Atualizado: 14 de nov. de 2023



Sequestro e desaparecimento até hoje não explicados

Em 19 de dezembro de 1980, a poetisa guatemalteca Alaíde Foppa desapareceu na cidade da Guatemala por volta do meio-dia. Segundo duas testemunhas oculares, ela e seu motorista, Leocadio Actun Shiroy, foram detidos por homens armados, provavelmente do Serviço de Inteligência do Exército da Guatemala G-2, por ordem do governo militar do general Fernando Romeo Lucas García. Seu marido, Alfonso Solórzano foi ministro do governo do presidente Jacobo Árbenz Guzmán e fundador do primeiro sistema de previdência social da Guatemala.


Ela era apresentadora do programa de rádio Foro de la mujer, transmitido pela Radio Universidad. Seu trabalho neste programa pode ter provocado seu desaparecimento.
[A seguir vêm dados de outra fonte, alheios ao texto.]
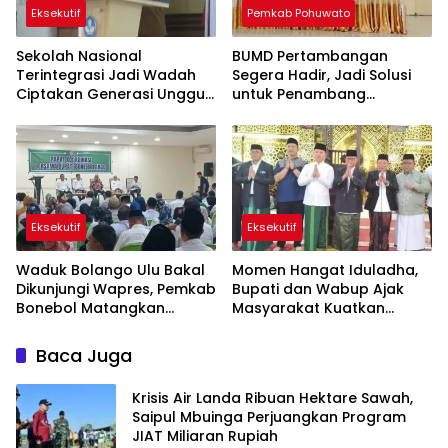
Eksekutif
Pemkab Pohuwato
Sekolah Nasional
BUMD Pertambangan
Terintegrasi Jadi Wadah
Segera Hadir, Jadi Solusi
Ciptakan Generasi Unggul
untuk Penambang
di Bone Bolango
Pohuwato
Eksekutif
Eksekutif
Waduk Bolango Ulu Bakal
Momen Hangat Iduladha,
Dikunjungi Wapres, Pemkab
Bupati dan Wabup Ajak
Bonebol Matangkan
Masyarakat Kuatkan
Persiapan PENAS
Tekad Membangun Bone
Bolango
Baca Juga
Krisis Air Landa Ribuan Hektare Sawah,
Saipul Mbuinga Perjuangkan Program
JIAT Miliaran Rupiah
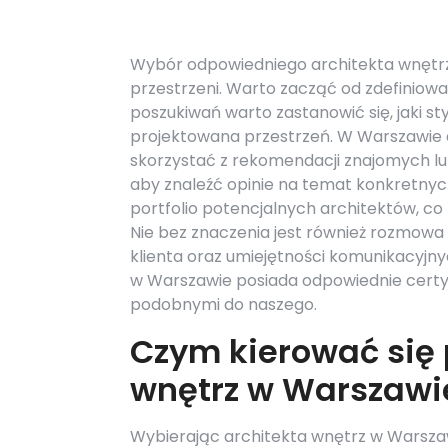
Wybór odpowiedniego architekta wnętrz
przestrzeni. Warto zacząć od zdefiniow
poszukiwań warto zastanowić się, jaki st
projektowana przestrzeń. W Warszawie dz
skorzystać z rekomendacji znajomych lu
aby znaleźć opinie na temat konkretnych
portfolio potencjalnych architektów, co 
Nie bez znaczenia jest również rozmowa 
klienta oraz umiejętności komunikacyjny
w Warszawie posiada odpowiednie certy
podobnymi do naszego.
Czym kierować się 
wnętrz w Warszawi
Wybierając architekta wnętrz w Warszawi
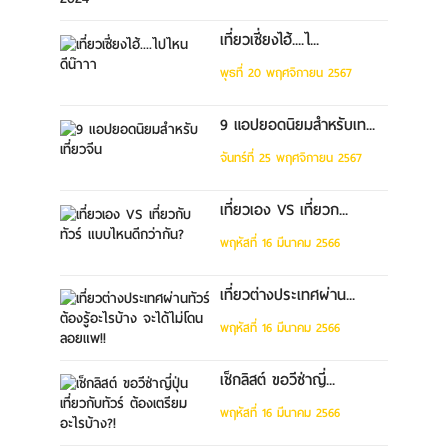
เที่ยวเซี่ยงไฮ้....ไ...
พุธที่ 20 พฤศจิกายน 2567
9 แอปยอดนิยมสำหรับเท...
จันทร์ที่ 25 พฤศจิกายน 2567
เที่ยวเอง VS เที่ยวก...
พฤหัสที่ 16 มีนาคม 2566
เที่ยวต่างประเทศผ่าน...
พฤหัสที่ 16 มีนาคม 2566
เช็กลิสต์ ขอวีซ่าญี่...
พฤหัสที่ 16 มีนาคม 2566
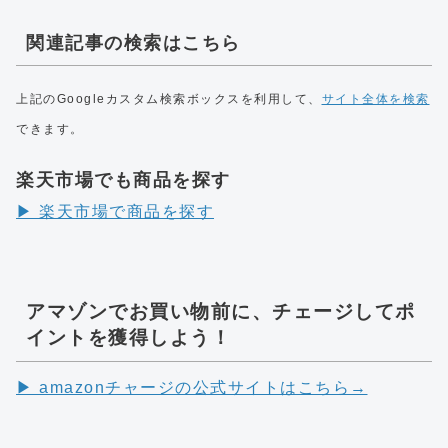
関連記事の検索はこちら
上記のGoogleカスタム検索ボックスを利用して、
サイト全体を検索
できます。
楽天市場でも商品を探す
▶︎ 楽天市場で商品を探す
アマゾンでお買い物前に、チェージしてポ
イントを獲得しよう！
▶︎ amazonチャージの公式サイトはこちら→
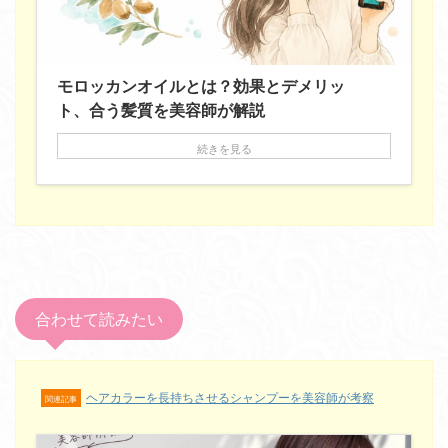
モロッカンオイルとは？効果とデメリッ
ト、合う髪質を美容師が解説
続きを見る
合わせて読みたい
ヘアカラーを長持ちさせるシャンプーを美容師が考察
関連記事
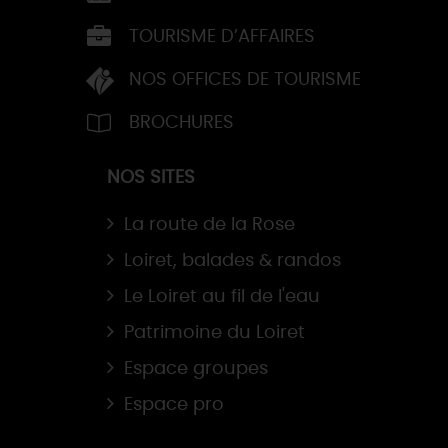
TOURISME D’AFFAIRES
NOS OFFICES DE TOURISME
BROCHURES
NOS SITES
La route de la Rose
Loiret, balades & randos
Le Loiret au fil de l'eau
Patrimoine du Loiret
Espace groupes
Espace pro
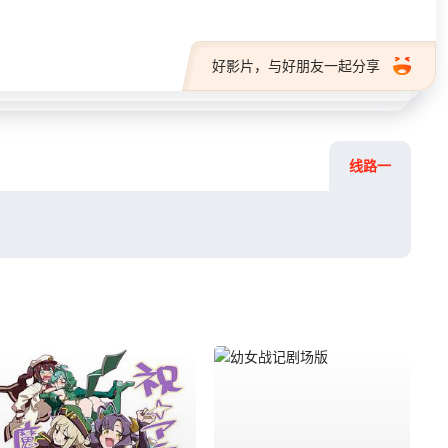
好影片，与好朋友一起分享
线路一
Ela havia gravado recentemente uma entrevista, até então ainda não transmitida, com mulheres índias da província de Qiché na Guatemala, uma das áreas mais ativas de oposição guerrilheira ao governo militar do país. Alaíde Foppa foi uma poetisa, tradutora, crítica de arte, professora e ativista feminista. Ela falou pelas mulheres que foram silenciadas durante a ditadura de seu país. Denunciou os intocáveis ​​e a injustiça na Guatemala. Em 1980, exilada no México, ela viajou para a Guatemala com a intenção de renovar o passaporte e visitar a mãe. Calar a sua voz foi o motivo do desaparecimento.



Após o desaparecimento, seus parentes vasculharam os hospitais da Cidade da Guatemala, mas não encontraram vestígios dela. Apelações foram feitas ao governo (dois membros do governo eram parentes dela) por meio de órgãos internacionais como o Comitê de Direitos Humanos da ONU, que apresentaram uma longa lista de intelectuais e figuras culturais internacionalmente conhecidas. Não houve nenhuma resposta.
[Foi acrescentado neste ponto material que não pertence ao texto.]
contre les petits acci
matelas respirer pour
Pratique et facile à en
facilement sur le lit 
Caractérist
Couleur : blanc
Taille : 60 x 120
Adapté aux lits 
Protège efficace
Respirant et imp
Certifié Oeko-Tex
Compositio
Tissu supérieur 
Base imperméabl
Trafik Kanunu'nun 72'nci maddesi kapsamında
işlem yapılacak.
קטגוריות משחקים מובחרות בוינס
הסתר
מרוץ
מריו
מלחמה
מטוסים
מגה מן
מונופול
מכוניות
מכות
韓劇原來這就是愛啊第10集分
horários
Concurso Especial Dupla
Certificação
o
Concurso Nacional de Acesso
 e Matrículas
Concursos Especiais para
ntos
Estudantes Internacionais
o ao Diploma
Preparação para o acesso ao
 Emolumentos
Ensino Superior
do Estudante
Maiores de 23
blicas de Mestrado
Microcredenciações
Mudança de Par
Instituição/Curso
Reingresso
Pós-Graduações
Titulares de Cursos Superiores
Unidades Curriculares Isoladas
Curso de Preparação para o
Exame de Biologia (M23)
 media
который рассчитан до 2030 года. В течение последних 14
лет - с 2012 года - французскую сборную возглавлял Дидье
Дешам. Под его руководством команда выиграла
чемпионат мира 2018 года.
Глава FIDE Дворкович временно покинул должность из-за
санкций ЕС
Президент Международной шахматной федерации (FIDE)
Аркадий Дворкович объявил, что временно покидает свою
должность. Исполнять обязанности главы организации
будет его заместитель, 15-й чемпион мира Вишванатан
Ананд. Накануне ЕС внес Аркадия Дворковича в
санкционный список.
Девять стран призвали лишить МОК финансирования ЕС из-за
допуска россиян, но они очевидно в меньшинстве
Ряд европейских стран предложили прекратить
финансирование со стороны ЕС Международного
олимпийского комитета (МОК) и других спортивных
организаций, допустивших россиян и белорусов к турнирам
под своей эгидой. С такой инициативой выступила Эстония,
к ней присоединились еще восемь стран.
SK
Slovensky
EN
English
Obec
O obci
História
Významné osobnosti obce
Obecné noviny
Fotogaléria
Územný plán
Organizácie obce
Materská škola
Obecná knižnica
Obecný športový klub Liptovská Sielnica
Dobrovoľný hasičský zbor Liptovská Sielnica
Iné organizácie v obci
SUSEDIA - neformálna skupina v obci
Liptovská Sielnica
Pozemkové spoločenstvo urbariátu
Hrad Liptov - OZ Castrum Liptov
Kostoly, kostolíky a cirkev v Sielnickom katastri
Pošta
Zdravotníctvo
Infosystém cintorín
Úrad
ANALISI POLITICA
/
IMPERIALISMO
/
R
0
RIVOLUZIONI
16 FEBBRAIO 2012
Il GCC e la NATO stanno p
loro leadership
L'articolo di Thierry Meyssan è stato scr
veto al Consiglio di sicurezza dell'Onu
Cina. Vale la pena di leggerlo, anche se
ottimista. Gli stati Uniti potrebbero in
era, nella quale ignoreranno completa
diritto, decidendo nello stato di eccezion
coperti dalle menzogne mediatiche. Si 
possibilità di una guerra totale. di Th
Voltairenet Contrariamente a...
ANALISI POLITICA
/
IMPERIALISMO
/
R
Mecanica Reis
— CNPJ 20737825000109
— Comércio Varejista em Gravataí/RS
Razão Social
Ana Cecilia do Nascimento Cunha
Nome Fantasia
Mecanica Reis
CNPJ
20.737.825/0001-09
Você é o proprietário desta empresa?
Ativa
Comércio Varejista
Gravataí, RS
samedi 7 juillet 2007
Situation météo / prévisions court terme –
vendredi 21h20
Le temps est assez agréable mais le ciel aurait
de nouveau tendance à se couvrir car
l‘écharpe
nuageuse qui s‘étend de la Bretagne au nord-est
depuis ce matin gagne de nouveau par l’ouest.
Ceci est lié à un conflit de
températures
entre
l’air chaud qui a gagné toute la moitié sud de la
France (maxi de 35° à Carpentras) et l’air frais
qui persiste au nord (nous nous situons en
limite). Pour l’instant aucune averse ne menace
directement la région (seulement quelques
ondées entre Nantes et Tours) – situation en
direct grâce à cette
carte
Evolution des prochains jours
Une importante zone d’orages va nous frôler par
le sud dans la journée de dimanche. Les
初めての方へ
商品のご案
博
Vários amigos ainda esperavam ou exigiam que ela voltasse viva. O escritor hondurenho, Augusto Monterroso, também tentou dar lugar a este duelo. Em seu diário La carta, de 1984, ele observa a terra natal de Foppa, do avião, a caminho de Manágua, e lembra dolorosamente da amiga:


A Guatemala “passa” agora abaixo de nós. Imagina [...]. Lá embaixo nas montanhas, nas cidades e nas aldeias, nossos amigos em luta, nossos mortos; mais um dia em suas vidas e em suas mortes por uma causa que também não é a dos norte-americanos, e isso diz que causa é essa: a causa popular, a poetisa Alaíde Foppa, torturada, morta e desaparecida; a de seus filhos, mortos em combate.


Elena Poniatowska, escritora e jornalista mexicana, ganhadora do Prêmio Cervantes de Literatura, em 2014, diz ser difícil aceitar o desaparecimento definitivo da poetisa e pensa: “Agora ela vai abrir a porta e entrar. O telefone tocará e eu ouvirei sua voz.”
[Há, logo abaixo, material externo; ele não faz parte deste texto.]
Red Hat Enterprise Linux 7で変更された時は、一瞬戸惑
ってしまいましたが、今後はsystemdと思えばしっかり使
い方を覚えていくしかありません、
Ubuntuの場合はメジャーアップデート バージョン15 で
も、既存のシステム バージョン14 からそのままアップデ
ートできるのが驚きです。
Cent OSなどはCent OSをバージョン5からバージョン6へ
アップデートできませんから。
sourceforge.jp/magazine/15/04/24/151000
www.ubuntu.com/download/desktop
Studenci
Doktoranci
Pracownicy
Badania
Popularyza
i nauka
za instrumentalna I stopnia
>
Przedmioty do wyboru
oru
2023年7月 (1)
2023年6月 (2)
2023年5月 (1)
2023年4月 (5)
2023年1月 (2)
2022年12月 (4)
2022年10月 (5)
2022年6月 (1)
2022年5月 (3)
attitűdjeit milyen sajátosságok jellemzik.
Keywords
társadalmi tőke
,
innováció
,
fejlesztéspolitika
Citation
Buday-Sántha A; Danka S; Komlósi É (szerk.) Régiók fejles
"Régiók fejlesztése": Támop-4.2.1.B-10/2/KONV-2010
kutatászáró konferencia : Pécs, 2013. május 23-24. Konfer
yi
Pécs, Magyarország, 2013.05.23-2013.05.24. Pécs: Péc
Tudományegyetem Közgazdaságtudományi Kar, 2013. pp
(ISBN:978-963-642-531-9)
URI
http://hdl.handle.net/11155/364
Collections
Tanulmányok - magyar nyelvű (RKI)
Muitos autores que a conheceram pessoalmente destacam seu caráter doce, sua personalidade encantadora, sua cultura e seu trabalho como feminista e intelectual.



Quatro décadas de turbulências políticas


A Revolução de Outubro de 1954, na Guatemala, neutralizou todas as tentativas parlamentares de manter o sistema tradicional, abrindo espaço para todas as mudanças democráticas em um país marcado por sucessivos golpes militares, acordos oligárquicos repressão.


A Revolução gerou mudanças democráticas e a Lei de Reforma Agrária. Juan José Arévalo, o primeiro presidente democraticamente eleito, iniciou um processo de modernização do Estado, ampliando suas funções e o acesso da população aos serviços públicos.


Seu sucessor, Jacobo Árbenz Guzmán, tinha o objetivo de avançar nos processos de transformação. Porém, em 19 de dezembro de 1954, um golpe de Estado forçou a renúncia de Árbenz, e instalou a sangrenta ditadura de Carlos Castillo Armas, comandada pelos Estados Unidos.



Guerra Civil na Guatemala


Ocorrida entre os anos de 1960 e 1996, foi um confronto bélico entre diversos grupos de guerrilheiros e o governo. Estimativas indicam que aproximadamente 40 mil pessoas desapareceram e 150 mil perderam a vida.


Suas origens remontam ao Golpe de Estado de 1954. Essa estratégia havia sido traçada pela CIA - Agência Central de Inteligência dos Estados Unidos. O ditador Carlos Castillo tinha ligações com esquadrões da morte e grupos anticomunistas. Em 1958, Castillo foi assassinado e substituído pelo general Miguel Ydígoras Fuentes.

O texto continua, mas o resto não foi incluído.